The thing with my album is - I'm the older man, and on my album that's the younger man. So I hear it and I think, "ach!". My little myth over the years has been that the voice couldn't have deteriorated. Well, that's kind of like a woman looking into the mirror and thinking I look like I did when I was twenty. You don't. And you don't sound like that. So for me I can hear the album and go: "OK, I hear my optimism." The thing is - I may have downplayed my hearing problems in that Mojo interview a bit. I had talked about them with other people and I think I was getting bored with the subject. The big thing with hearing is this: I DID do everything on my own until the day I stopped hearing properly. Even though I can hear now, I can't hear properly. So I look at those recordings nostalgically. From about 1992 all I can hear in that voice is: "you don't know what you got coming to you, man! You don't know what's going to happen to you!" That was the first thing that I was feeling when I put the DAT with the old recording of "Let's Change The World With Music" on. I thought: "You really sound like you're on top of things."
What is the state of your hearing and your eyes now?
The eyes, I don't even worry about that so much now. And even at the time it didn't bother me in the way the ears do. You might say it's because I'm a musician. The eyes - the retinas were detached and I would have gone blind, but they fixed that in both eyes. But in some deep level it simply didn't bother me in the way the hearing has. Have you ever had hearing troubles?
Occasionally I have a slight hint of tinnitus. Nothing much.
Nothing that loud that you can't sleep? Nothing that dominant?
No, absolutely not.
You know, you read things about hearing. There are books - I think David Lodge has a novel about losing his hearing. I don't know how old he is. But I always thought it was something almost benign. Someone in the corner who can't quite catch something, and you think: in today's world that might be a nice thing! Apart from the fact that it wasn't like that at all. It was deeply scary. It was like Keith Emerson holding down two fingers on the keyboard in my head during the night. There was no escape. And I'd get up and say to my wife, can you hear that?
(chuckling) Sorry, but that really was a very funny description of the noise of tinnitus!
It IS! And that was the sound! It was this awful sound (makes noise).
Held down with a knife.
Pffft! That's right! It's true! It's funny now. But that's exactly what it was then. I was thinking: This is not even a good synth sound. It's a horrible tone. I asked my wife: can you hear that? I knew she couldn't. But I had to ask the question. "It's so loud you must be able to hear it, I'm generating it from my head, it must be out there for the world!" And this went on for a long time. I couldn't sleep. There was no refuge from things in your head. Nowhere to hide. That lasted about 6 or 7 months, on and off. It wasn't always super loud, it was a cycle of symptoms.
So you got Rick Wakeman occasionally?
Ha! I got the full Prog. Rock complement. I got pressure in the ear. High-pitched stuff. A cycle. Sleep deprivation is the thing, it's the worst.
How did you get out of it?
It started to die down and now I'm left with a feeling of pressure and I can't hear the bass on anything on the right ear.

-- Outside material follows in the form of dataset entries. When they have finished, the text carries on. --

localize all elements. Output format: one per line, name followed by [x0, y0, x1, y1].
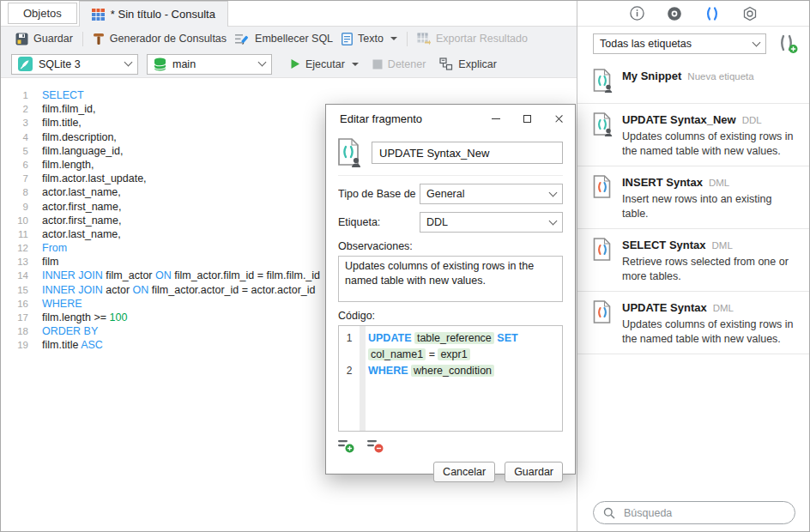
dialog-titlebar[interactable]: Editar fragmento	[326, 105, 575, 132]
run-dropdown-caret[interactable]	[352, 63, 359, 66]
beautify-sql-icon	[235, 33, 250, 45]
maximize-icon	[523, 115, 531, 123]
line-number: 1	[1, 88, 28, 102]
text-dropdown-caret[interactable]	[390, 37, 397, 40]
line-number: 1	[339, 330, 360, 363]
sidebar-header	[577, 1, 809, 27]
toolbar-separator	[407, 32, 408, 46]
remarks-textarea[interactable]: Updates columns of existing rows in the …	[338, 256, 563, 302]
snippet-sidebar: Todas las etiquetas My SnippetNueva etiq…	[577, 1, 809, 531]
snippet-item[interactable]: INSERT SyntaxDMLInsert new rows into an …	[577, 166, 809, 229]
text-view-button[interactable]: Texto	[337, 33, 402, 45]
snippet-tag: DML	[709, 178, 729, 188]
minimize-button[interactable]	[480, 105, 511, 132]
line-number: 17	[1, 311, 28, 324]
explain-button[interactable]: Explicar	[435, 57, 500, 70]
text-view-label: Texto	[358, 33, 384, 45]
db-type-value: General	[426, 188, 464, 200]
code-gutter-strip	[360, 326, 366, 431]
snippet-item[interactable]: UPDATE Syntax_NewDDLUpdates columns of e…	[577, 104, 809, 166]
tab-consulta[interactable]: * Sin título - Consulta	[79, 1, 228, 27]
snippet-tag: Nueva etiqueta	[687, 71, 753, 82]
close-icon	[554, 114, 564, 124]
db-type-label: Tipo de Base de	[338, 188, 420, 200]
add-placeholder-button[interactable]	[338, 439, 355, 454]
line-number: 3	[1, 116, 28, 130]
remove-placeholder-button[interactable]	[367, 439, 384, 454]
line-number: 19	[1, 338, 28, 352]
line-number: 6	[1, 158, 28, 172]
maximize-button[interactable]	[511, 105, 543, 132]
snippet-title: UPDATE Syntax	[622, 301, 707, 314]
tag-filter-value: Todas las etiquetas	[600, 38, 692, 50]
beautify-sql-button[interactable]: Embellecer SQL	[231, 33, 337, 45]
chevron-down-icon	[549, 216, 558, 225]
line-number: 2	[1, 102, 28, 116]
chevron-down-icon	[549, 188, 558, 196]
query-grid-icon	[92, 9, 105, 21]
new-snippet-button[interactable]	[777, 33, 799, 54]
line-number: 10	[1, 214, 28, 227]
snippet-code-editor[interactable]: 1UPDATE table_reference SET col_name1 = …	[338, 325, 563, 432]
snippet-text: UPDATE Syntax_NewDDLUpdates columns of e…	[622, 112, 799, 159]
tab-objetos[interactable]: Objetos	[8, 3, 77, 24]
snippet-name-input[interactable]	[372, 142, 563, 164]
sql-line: 1SELECT	[1, 88, 577, 102]
dialog-save-button[interactable]: Guardar	[505, 462, 563, 482]
close-button[interactable]	[543, 105, 575, 132]
stop-icon	[372, 59, 383, 70]
snippet-title: My Snippet	[622, 70, 681, 82]
export-result-button: Exportar Resultado	[413, 33, 532, 45]
database-select[interactable]: main	[147, 54, 272, 75]
snippet-description: Retrieve rows selected from one or more …	[622, 255, 799, 284]
line-number: 15	[1, 283, 28, 297]
snippet-text: My SnippetNueva etiqueta	[622, 68, 754, 96]
search-input[interactable]	[622, 506, 785, 520]
snippet-description: Updates columns of existing rows in the …	[622, 317, 799, 347]
query-builder-button[interactable]: Generador de Consultas	[88, 33, 231, 45]
save-button[interactable]: Guardar	[11, 33, 77, 45]
line-number: 16	[1, 297, 28, 311]
line-number: 7	[1, 172, 28, 185]
sqlite-icon	[18, 57, 33, 71]
text-doc-icon	[342, 33, 353, 45]
snippet-tag: DML	[712, 240, 733, 251]
snippet-doc-icon	[338, 138, 361, 167]
snippet-doc-icon	[593, 299, 613, 347]
code-label: Código:	[338, 310, 563, 322]
snippet-text: SELECT SyntaxDMLRetrieve rows selected f…	[622, 237, 799, 284]
line-number: 4	[1, 130, 28, 144]
export-result-icon	[417, 33, 431, 45]
line-number: 8	[1, 185, 28, 199]
preview-eye-icon[interactable]	[666, 5, 683, 22]
snippet-item[interactable]: My SnippetNueva etiqueta	[577, 60, 809, 104]
snippet-tag: DDL	[742, 115, 762, 125]
cancel-button[interactable]: Cancelar	[433, 462, 495, 482]
snippet-doc-icon	[593, 237, 613, 284]
tag-filter-select[interactable]: Todas las etiquetas	[593, 33, 766, 54]
snippet-title: INSERT Syntax	[622, 176, 703, 189]
run-label: Ejecutar	[305, 58, 345, 70]
settings-icon[interactable]	[741, 5, 759, 22]
connection-value: SQLite 3	[39, 58, 81, 70]
snippets-tab-icon[interactable]	[704, 5, 721, 22]
line-number: 14	[1, 269, 28, 282]
chevron-down-icon	[753, 38, 761, 46]
snippet-search[interactable]	[593, 501, 795, 524]
db-type-select[interactable]: General	[420, 184, 563, 204]
run-play-icon	[290, 58, 300, 70]
search-icon	[603, 507, 615, 519]
snippet-item[interactable]: SELECT SyntaxDMLRetrieve rows selected f…	[577, 229, 809, 292]
snippet-doc-icon	[593, 112, 613, 159]
tag-value: DDL	[426, 216, 448, 228]
run-button[interactable]: Ejecutar	[286, 58, 363, 70]
dialog-code-lines: 1UPDATE table_reference SET col_name1 = …	[339, 330, 562, 379]
connection-select[interactable]: SQLite 3	[11, 54, 138, 75]
app-window: Objetos * Sin título - Consulta Guardar	[0, 0, 810, 532]
snippet-list: My SnippetNueva etiquetaUPDATE Syntax_Ne…	[577, 60, 809, 501]
snippet-item[interactable]: UPDATE SyntaxDMLUpdates columns of exist…	[577, 292, 809, 354]
info-icon[interactable]	[628, 5, 645, 22]
tag-select[interactable]: DDL	[420, 212, 563, 233]
snippet-title: UPDATE Syntax_New	[622, 113, 736, 126]
edit-snippet-dialog: Editar fragmento Tipo de Base de General	[325, 104, 576, 475]
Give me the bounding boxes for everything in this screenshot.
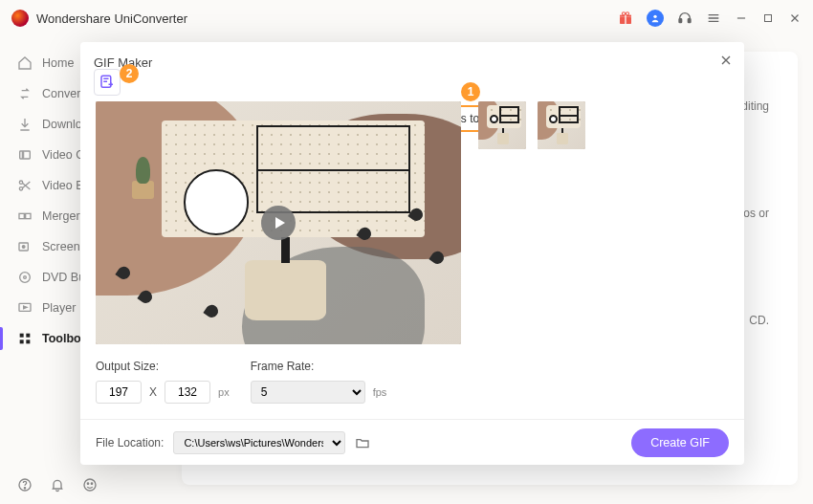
- bg-text: CD.: [749, 314, 769, 327]
- user-avatar-icon[interactable]: [647, 10, 664, 27]
- svg-rect-22: [26, 340, 30, 343]
- annotation-callout-1: 1: [461, 82, 480, 101]
- titlebar: Wondershare UniConverter: [0, 0, 813, 36]
- file-location-label: File Location:: [96, 436, 164, 449]
- svg-rect-7: [688, 19, 691, 23]
- annotation-callout-2: 2: [120, 64, 139, 83]
- svg-point-15: [22, 246, 25, 249]
- titlebar-actions: [618, 10, 802, 27]
- download-icon: [17, 117, 33, 132]
- scissors-icon: [17, 178, 33, 193]
- record-icon: [17, 239, 33, 254]
- svg-point-27: [91, 483, 92, 484]
- svg-rect-12: [19, 213, 24, 218]
- modal-footer: File Location: C:\Users\ws\Pictures\Wond…: [80, 419, 744, 465]
- svg-rect-20: [26, 334, 30, 338]
- thumbnail[interactable]: [478, 101, 526, 149]
- app-logo: [11, 10, 29, 27]
- maximize-icon[interactable]: [761, 11, 775, 25]
- emoji-icon[interactable]: [82, 477, 98, 493]
- modal-header: GIF Maker: [80, 42, 744, 82]
- fps-unit: fps: [373, 386, 387, 398]
- frame-rate-label: Frame Rate:: [251, 360, 387, 373]
- app-title: Wondershare UniConverter: [36, 11, 187, 26]
- play-icon: [17, 300, 33, 316]
- headset-icon[interactable]: [677, 11, 692, 26]
- svg-point-3: [622, 12, 625, 15]
- sidebar-item-label: Home: [42, 56, 74, 70]
- minimize-icon[interactable]: [735, 11, 748, 25]
- svg-point-17: [24, 276, 27, 279]
- folder-icon[interactable]: [355, 435, 370, 450]
- output-width-input[interactable]: [96, 381, 142, 404]
- svg-rect-2: [625, 15, 626, 24]
- compress-icon: [17, 147, 33, 163]
- frame-rate-group: Frame Rate: 5 fps: [251, 360, 387, 404]
- play-icon[interactable]: [261, 206, 296, 240]
- output-size-group: Output Size: X px: [96, 360, 230, 404]
- gif-maker-modal: GIF Maker 1 Video to GIF Photos to GIF 2: [80, 42, 744, 465]
- svg-point-25: [84, 479, 96, 491]
- svg-point-4: [626, 12, 628, 15]
- svg-rect-21: [20, 340, 24, 343]
- close-icon[interactable]: [788, 11, 802, 25]
- file-location-select[interactable]: C:\Users\ws\Pictures\Wondersh: [173, 431, 345, 454]
- bottombar: [0, 466, 115, 504]
- hamburger-icon[interactable]: [706, 11, 721, 26]
- px-unit: px: [218, 386, 230, 398]
- add-file-button[interactable]: [94, 69, 121, 96]
- bell-icon[interactable]: [50, 477, 65, 493]
- output-size-label: Output Size:: [96, 360, 230, 373]
- frame-rate-select[interactable]: 5: [251, 381, 365, 404]
- svg-point-16: [20, 273, 31, 283]
- svg-rect-13: [26, 213, 31, 218]
- sidebar-item-label: Player: [42, 301, 76, 315]
- svg-point-26: [87, 483, 88, 484]
- merge-icon: [17, 208, 33, 224]
- help-icon[interactable]: [17, 477, 33, 493]
- x-separator: X: [149, 385, 157, 399]
- gift-icon[interactable]: [618, 11, 633, 26]
- close-icon[interactable]: [717, 52, 735, 69]
- converter-icon: [17, 86, 33, 101]
- svg-point-24: [24, 488, 25, 489]
- output-height-input[interactable]: [165, 381, 210, 404]
- svg-rect-8: [765, 15, 772, 22]
- create-gif-button[interactable]: Create GIF: [631, 428, 729, 457]
- thumbnail[interactable]: [538, 101, 585, 149]
- grid-icon: [17, 331, 33, 346]
- svg-rect-9: [20, 151, 31, 159]
- preview-image[interactable]: [96, 101, 461, 344]
- svg-point-5: [653, 15, 656, 18]
- svg-rect-19: [20, 334, 24, 338]
- svg-rect-6: [679, 19, 682, 23]
- thumbnail-list: [478, 101, 585, 344]
- bg-text: os or: [743, 207, 769, 220]
- home-icon: [17, 55, 33, 71]
- sidebar-item-label: Merger: [42, 209, 80, 223]
- disc-icon: [17, 270, 33, 285]
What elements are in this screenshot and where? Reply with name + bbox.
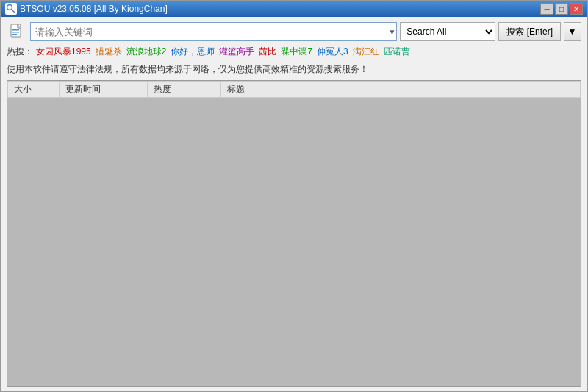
hot-link[interactable]: 匹诺曹	[384, 46, 410, 57]
table-body-area	[7, 98, 581, 385]
title-bar: BTSOU v23.05.08 [All By KiongChan] ─ □ ✕	[1, 1, 587, 17]
search-type-select[interactable]: Search All 种子搜索 视频搜索	[400, 22, 495, 41]
search-input-dropdown-icon[interactable]: ▼	[388, 28, 395, 36]
svg-rect-3	[12, 29, 19, 31]
col-title: 标题	[221, 82, 581, 98]
table-header: 大小 更新时间 热度 标题	[8, 82, 581, 98]
col-size: 大小	[8, 82, 60, 98]
search-row: ▼ Search All 种子搜索 视频搜索 搜索 [Enter] ▼	[7, 21, 581, 42]
col-update-time: 更新时间	[60, 82, 148, 98]
search-input-container: ▼	[30, 22, 397, 41]
svg-rect-5	[12, 34, 17, 35]
app-icon	[5, 3, 17, 15]
hot-link[interactable]: 碟中谍7	[281, 46, 312, 57]
minimize-button[interactable]: ─	[540, 3, 553, 15]
col-hot: 热度	[148, 82, 221, 98]
results-table-container: 大小 更新时间 热度 标题	[7, 80, 581, 387]
hot-link[interactable]: 茜比	[259, 46, 276, 57]
hot-link[interactable]: 灌篮高手	[219, 46, 254, 57]
hot-link[interactable]: 流浪地球2	[126, 46, 167, 57]
search-button[interactable]: 搜索 [Enter]	[498, 22, 561, 41]
hot-link[interactable]: 猎魅杀	[96, 46, 122, 57]
hot-link[interactable]: 伸冤人3	[317, 46, 348, 57]
notice-row: 使用本软件请遵守法律法规，所有数据均来源于网络，仅为您提供高效精准的资源搜索服务…	[7, 62, 581, 77]
search-input[interactable]	[30, 22, 397, 41]
main-window: BTSOU v23.05.08 [All By KiongChan] ─ □ ✕	[0, 0, 588, 392]
hot-link[interactable]: 女囚风暴1995	[36, 46, 91, 57]
svg-line-1	[12, 10, 15, 13]
hot-links: 女囚风暴1995猎魅杀流浪地球2你好，恩师灌篮高手茜比碟中谍7伸冤人3满江红匹诺…	[36, 45, 415, 59]
window-title: BTSOU v23.05.08 [All By KiongChan]	[20, 4, 540, 14]
maximize-button[interactable]: □	[555, 3, 568, 15]
document-icon	[7, 21, 27, 42]
results-table: 大小 更新时间 热度 标题	[7, 81, 581, 98]
hot-label: 热搜：	[7, 45, 33, 59]
window-controls: ─ □ ✕	[540, 3, 583, 15]
hot-link[interactable]: 满江红	[353, 46, 379, 57]
close-button[interactable]: ✕	[570, 3, 583, 15]
svg-point-0	[7, 5, 12, 10]
table-header-row: 大小 更新时间 热度 标题	[8, 82, 581, 98]
svg-rect-4	[12, 32, 19, 33]
main-content: ▼ Search All 种子搜索 视频搜索 搜索 [Enter] ▼ 热搜： …	[1, 17, 587, 391]
hot-link[interactable]: 你好，恩师	[171, 46, 215, 57]
hot-search-row: 热搜： 女囚风暴1995猎魅杀流浪地球2你好，恩师灌篮高手茜比碟中谍7伸冤人3满…	[7, 45, 581, 59]
search-extra-button[interactable]: ▼	[564, 22, 581, 41]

So putting this album out must almost be like coming up for air?
Yes it is. You know, in the normal run of events, if I was making records regularly, I might not have been too thrilled about an old recording. Because basically I still write things. I don't see myself as an old chap talking about an old record. I see myself as living in the present. I write music, I write songs all the time, even if no one's heard them. I'm not nostalgic at all. So normally I'd be saying, it's just an old thing we did. But possibly because of the hearing thing I appreciate it more. I appreciate the chance to have a reminder of when I was in better shape.
So you're still writing five songs a day?
I have a good number of unreleased things. When I say unreleased - a lot of them are unrecorded. They're just written. Just not in any form other than a cassette, with me singing and a chord chart, and computer arrangements sometimes, but I don't have hours and hours of recorded like a Frank Zappa library of stuff ready to go. I wish I had, man, do I wish I had! I wish I had spent less time gazing at the skies and smoking cigars in the garden! I should have spent more hours doing this.
Out of the problems with your eyes came...
"I Trawl the Megahertz", yeah. Did you like that?
I really like that album. I'm generally interested in contemporary classical stuff, and that seemed to be an experiment that really worked.
Thank you, thank you. I spent a long time working on that just as a computer piece, using the same old rubbishy synth sounds. Do you know why it is as long as it is? This is a terrible thing to tell you! 22 minutes of music is the length you'll get on an Atari! That's a bad reason for it. But in the end when I figured out thestructure of it it was just gonna fall within what an Atari could do. It should probably have been shorter, I know that, that opening track. On the other hand I thought it's a little bit like going to see a film. You wouldn't want to do it all the time, you wouldn't want to see the same film all the time, but while you're there you'll give it your attention and you won't think in the middle of it you'll go and do something else. You'll watch the film and then you put it away. That was my idea with Megahertz. So I knew at the outset that it might have a limited appeal to people, because nowadays you can't give them more than a couple of minutes in one song.
Zero attention span - another of your pet subjects, I believe.
Yeah, "Zero Attention Span". That's one of my projects. I think that's what I got it from. After Megahertz I was thinking: "you're wasting your time on this long business. Just chop it down to size."
Have you since then explored that sort of contemporary style more?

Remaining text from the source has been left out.